Python3 function

A function is a well-organized, reusable piece of code that is used to implement a single, or associated function.

functions can improve the modularity of the application and the reuse of code. You already know that Python provides a lot of built-in functions, such as print(). But you can also create functions yourself, which is called a user-defined function.

Define a function

You can define a function that you want to function. Here are the simple rules:

  • The function code block begins with the def keyword followed by the function identifier name and parentheses ().
  • Any incoming parameters and arguments must be placed between the parentheses, and the parentheses can be used to define parameters.
  • The first line of the function can optionally use a docstring—for storing function descriptions.
  • The function content starts with a colon and is indented.
  • return [expression] Ends the function, optionally returning a value to the caller. A return without an expression is equivalent to returning None.


The Python definition function uses the def keyword, which has the following general format:

def function name (parameter List):
     Function body

By default, parameter values and parameter names are matched in the order defined in the function declaration.

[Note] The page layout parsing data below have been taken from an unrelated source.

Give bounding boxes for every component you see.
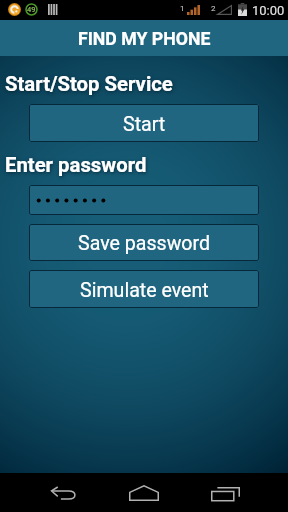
- button[interactable]: [29, 185, 259, 215]
- button[interactable]: Start: [29, 104, 259, 142]
- staticText: 49: [27, 5, 36, 14]
- staticText: Start/Stop Service: [5, 72, 173, 96]
- staticText: 10:00: [252, 3, 285, 18]
- button[interactable]: Home: [120, 473, 168, 512]
- staticText: Save password: [78, 232, 211, 255]
- button[interactable]: Simulate event: [29, 270, 259, 308]
- staticText: Start: [123, 113, 166, 136]
- button[interactable]: Start: [29, 104, 259, 142]
- staticText: FIND MY PHONE: [78, 29, 211, 50]
- staticText: 2: [211, 4, 216, 13]
- button[interactable]: Back: [40, 473, 88, 512]
- staticText: Simulate event: [80, 279, 209, 302]
- button[interactable]: Save password: [29, 224, 259, 261]
- button[interactable]: Recent apps: [201, 473, 249, 512]
- staticText: Enter password: [5, 153, 147, 177]
- staticText: 1: [180, 4, 185, 13]
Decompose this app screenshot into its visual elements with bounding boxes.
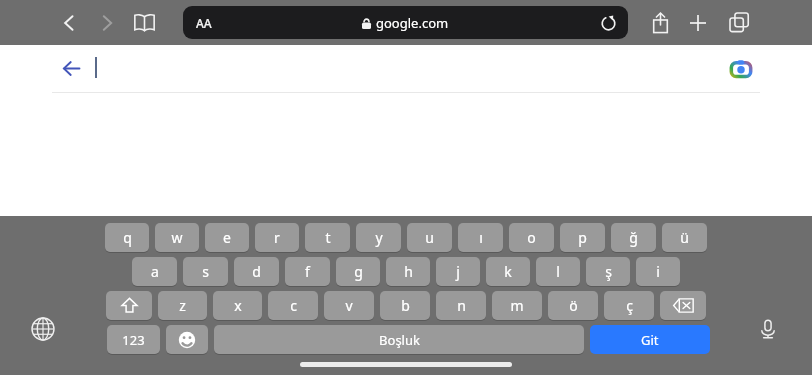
staticText: f — [305, 262, 310, 281]
button[interactable]: AA — [183, 6, 628, 39]
button[interactable]: ğ — [611, 223, 656, 252]
staticText: h — [404, 262, 413, 281]
staticText: ı — [479, 228, 483, 247]
button[interactable]: p — [560, 223, 605, 252]
button[interactable]: n — [436, 291, 486, 320]
staticText: p — [578, 228, 587, 247]
button[interactable]: Forward — [90, 0, 124, 45]
button[interactable]: h — [386, 257, 430, 286]
staticText: r — [274, 228, 280, 247]
button[interactable]: Bookmarks — [126, 0, 162, 45]
button[interactable]: ş — [586, 257, 630, 286]
staticText: x — [234, 296, 242, 315]
staticText: y — [375, 228, 383, 247]
button[interactable]: d — [234, 257, 279, 286]
staticText: k — [504, 262, 512, 281]
button[interactable]: Back — [54, 45, 88, 92]
staticText: o — [527, 228, 536, 247]
button[interactable]: Tabs — [722, 0, 756, 45]
staticText: l — [556, 262, 560, 281]
button[interactable]: i — [636, 257, 680, 286]
staticText: ş — [605, 262, 612, 281]
button[interactable]: b — [380, 291, 430, 320]
button[interactable]: s — [183, 257, 228, 286]
button[interactable]: 123 — [107, 325, 160, 354]
staticText: v — [345, 296, 353, 315]
button[interactable]: ı — [458, 223, 503, 252]
button[interactable]: ü — [662, 223, 707, 252]
staticText: ğ — [629, 228, 638, 247]
button[interactable]: z — [158, 291, 207, 320]
staticText: g — [354, 262, 363, 281]
staticText: b — [401, 296, 410, 315]
staticText: Git — [641, 331, 659, 349]
button[interactable]: c — [268, 291, 318, 320]
staticText: ç — [626, 296, 633, 315]
button[interactable]: Reload — [596, 11, 620, 35]
staticText: ö — [569, 296, 578, 315]
button[interactable]: f — [285, 257, 330, 286]
button[interactable]: Search by image — [726, 54, 756, 84]
staticText: Boşluk — [379, 331, 420, 349]
button[interactable]: w — [155, 223, 199, 252]
button[interactable]: j — [436, 257, 480, 286]
button[interactable]: m — [492, 291, 542, 320]
staticText: ü — [680, 228, 689, 247]
button[interactable]: v — [324, 291, 374, 320]
button[interactable]: Back — [52, 0, 86, 45]
staticText: u — [425, 228, 434, 247]
staticText: w — [171, 228, 183, 247]
staticText: AA — [196, 15, 212, 31]
button[interactable]: t — [305, 223, 350, 252]
button[interactable]: New Tab — [682, 0, 714, 45]
staticText: z — [179, 296, 186, 315]
button[interactable]: l — [536, 257, 580, 286]
button[interactable]: e — [205, 223, 249, 252]
staticText: n — [457, 296, 466, 315]
staticText: m — [510, 296, 524, 315]
staticText: c — [290, 296, 297, 315]
button[interactable]: x — [213, 291, 262, 320]
button[interactable]: q — [105, 223, 149, 252]
staticText: e — [223, 228, 231, 247]
staticText: a — [151, 262, 159, 281]
button[interactable]: u — [407, 223, 452, 252]
staticText: i — [656, 262, 660, 281]
staticText: s — [202, 262, 209, 281]
staticText: google.com — [376, 14, 449, 32]
staticText: q — [123, 228, 132, 247]
staticText: t — [325, 228, 331, 247]
button[interactable]: ç — [604, 291, 654, 320]
button[interactable]: ö — [548, 291, 598, 320]
staticText: j — [456, 262, 460, 281]
button[interactable]: y — [356, 223, 401, 252]
button[interactable]: Shift — [106, 291, 152, 320]
button[interactable]: Backspace — [660, 291, 706, 320]
button[interactable]: o — [509, 223, 554, 252]
button[interactable]: Share — [644, 0, 676, 45]
button[interactable]: Emoji — [166, 325, 208, 354]
button[interactable]: Voice input — [752, 313, 784, 345]
staticText: d — [252, 262, 261, 281]
button[interactable]: g — [336, 257, 380, 286]
staticText: 123 — [122, 331, 145, 349]
button[interactable]: a — [132, 257, 177, 286]
button[interactable]: k — [486, 257, 530, 286]
button[interactable]: Git — [590, 325, 710, 354]
button[interactable]: Change keyboard — [27, 313, 59, 345]
button[interactable]: r — [255, 223, 299, 252]
button[interactable]: Boşluk — [214, 325, 584, 354]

Let's use a function to output "Hello World!":

>>>def hello() : print("Hello World!") >>> hello() Hello World! >>>

Function call

Define a function: Give the function a name, specify the parameters contained in the function, and the code block structure.

After the basic structure of this function is complete, you can execute it from another function call, or directly from the Python command prompt.

The following example calls the printme() function:

Instance (Python 3.0+)

#!/usr/bin/python3 #definition function def printme( str ): # Print any incoming strings print (str) return # calling function printme("I want to call a user-defined function!") printme("call the same function again")

Immutable types: are similar to c++ value passing, such as integers, strings, tuples. For fun(a), only the value of a is passed, which does not affect the a object itself. For example, modifying the value of a inside fun(a) simply changes another copied object without affecting a itself.

  • Variable types: are similar to c++'s reference passing, such as lists, dictionaries. For example, fun(la), the la is actually passed, and the la outside the modified fun will also be affected

  • Everything in Python is an object. Strictly speaking, we can't say value passing or reference passing. We should say passing immutable objects and passing variable objects.

    python pass immutable object instance

    Instance (Python 3.0+)

    #!/usr/bin/python3 def ChangeInt( a ): a= 10 b = 2 ChangeInt(b) print( b ) # The result is 2

    The instance has an int object 2, and the variable pointing to it is b. When passed to the ChangeInt function, the variable b is copied by value, and both a and b point to the same Int object, when a=10 , then generate an int value object 10 and let a point to it.

    Transfer variable object instance

    The mutable object modifies the argument in the function, so the original argument is also changed in the function that called the function. For example:

    Instance (Python 3.0+)

    #!/usr/bin/python3 # writable function description def changeme( mylist ): "Modify the incoming list" mylist.append([1,2,3 ,4]) print ("In-function value: ", mylist) return # Call the changeme function mylist = [10,20,30] changeme( mylist ) print ("Out-of-function value: ", mylist)

    Objects that pass in the function and add new content at the end use the same reference. Therefore, the output is as follows:

    Function value: [10, 20, 30, [1, 2, 3, 4]]
    Out-of-function value: [10, 20, 30, [1, 2, 3, 4]]


    The following are the official parameter types that can be used when calling a function:

    • Required parameters
    • Keyword parameters
    • Default parameters
    • Indefinite length parameter

    Required parameters

    Required parameters must be passed to the function in the correct order. The number of calls must be the same as when they were declared.

    Invoke the printme() function, you must pass in a parameter, or a syntax error will occur:

    Instance(Python 3.0+)

    #!/usr/bin/python3 #Writable function description def printme( str ): "Print any incoming string" print (str) return #Call the printme function printme()

    The above example output:

    Traceback (most recent call last):
    File "test.py", line 10, in <module>
    TypeError: printme() missing 1 required positional argument: 'str'

    Keyword parameter

    Keyword parameters are closely related to function calls. Function calls use keyword arguments to determine the value of the passed argument.

    Using keyword arguments allows the order of arguments to be inconsistent with the declaration time, because the Python interpreter can match parameter values with parameter names.